Loved it where the Big J man punched him in the mouth. And healed him. AND THEN PUNCHED HIM IN THE MOUTH AGAIN ! That is fucking brilliant, thank you !
This small succinct morsel of satire is packed with your whole day’s supply of 11 important satiric nutrients PLUS irony. So much concentrated win here the meter is pinned…buried the needle as Egon would say. Hail the Fightin’ Jesus as found in the Book of the Subgenius. Watch out, Nazi popes and other hegemonists! The right cross is coming for you next!
All Hail Eris
sacredchao
This sums up everything I feel about the catholic church.
“Phil E. Drifter Says:
April 18th, 2009 at 6:20 pm
There is no god. Get over it. Think for yourself instead.”
To me it doesn’t matter if there’s a God or not. I don’t believe in WORSHIP. And even if I did, any God who wants to be worshipped isn’t worth worshipping anyway.
Stumbled!
I love finding amazing posts like this! I’ll give it a thumbs up and maybe show a few friends.

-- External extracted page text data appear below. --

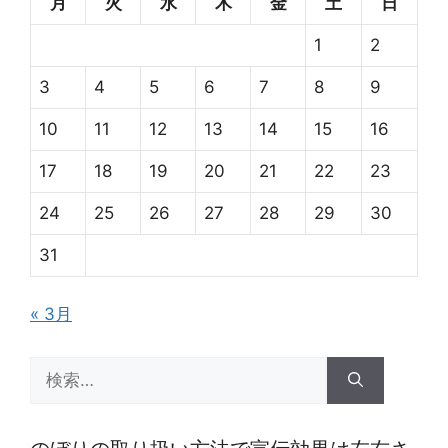
月
火
水
木
金
土
日
1
2
3
4
5
6
7
8
9
10
11
12
13
14
15
16
17
18
19
20
21
22
23
24
25
26
27
28
29
30
31
« 3月
検
索:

STUMBLED and I’m glad I did :O)
Hahaha! Pretty damn funny and totally accurate.
Didn’t like the party where he called Mary a “fucking clown”…that took away from the humor for me. But funny as shit up to that point!
Didn’t like the party where he called Mary a “fucking clown”…that took away from the humor for me. But funny as shit up to that point!
I think you misread, he was referring to the Pope in that line, with Mary introduced in the next line (which I used because I’ve heard non-Catholic Christians more or less say the same thing).
Regardless, thanks
I got a link through an atheist email group where I live. How do I get more of your humor. New York Times? They actually print this? Seems a bit far fetched.
Thanks
David
David, the links about “Wolfrum in the News” are where I have been mentioned. The NYT link is to a story I was mentioned in and interviewed for. I have thought about starting a newsletter, but, then again, I think about a lot of things and usually spend most my time writing. You can find Satire and/or Atheism-themed stories here:
http://www.williamkwolfrum.com/category/atheism/
http://www.williamkwolfrum.com/category/satire/
And thanks
Another Jesus appearance, for those interested:
http://www.williamkwolfrum.com/2009/04/28/tiberius-no-investigations-in-jesus-christ-advanced-crucifixion-techniques-case/
[...] In the first place I wanted to add Bill Wolfrum’s article Jesus Christ returns to Earth – punches Pope in face, leaves again in my upcoming list of favorites of the week, but I feel this topic deserves a little more attention. In this and other articles Bill describes undeniable facts about the damage this Pope Benedict XVI is causing. [...]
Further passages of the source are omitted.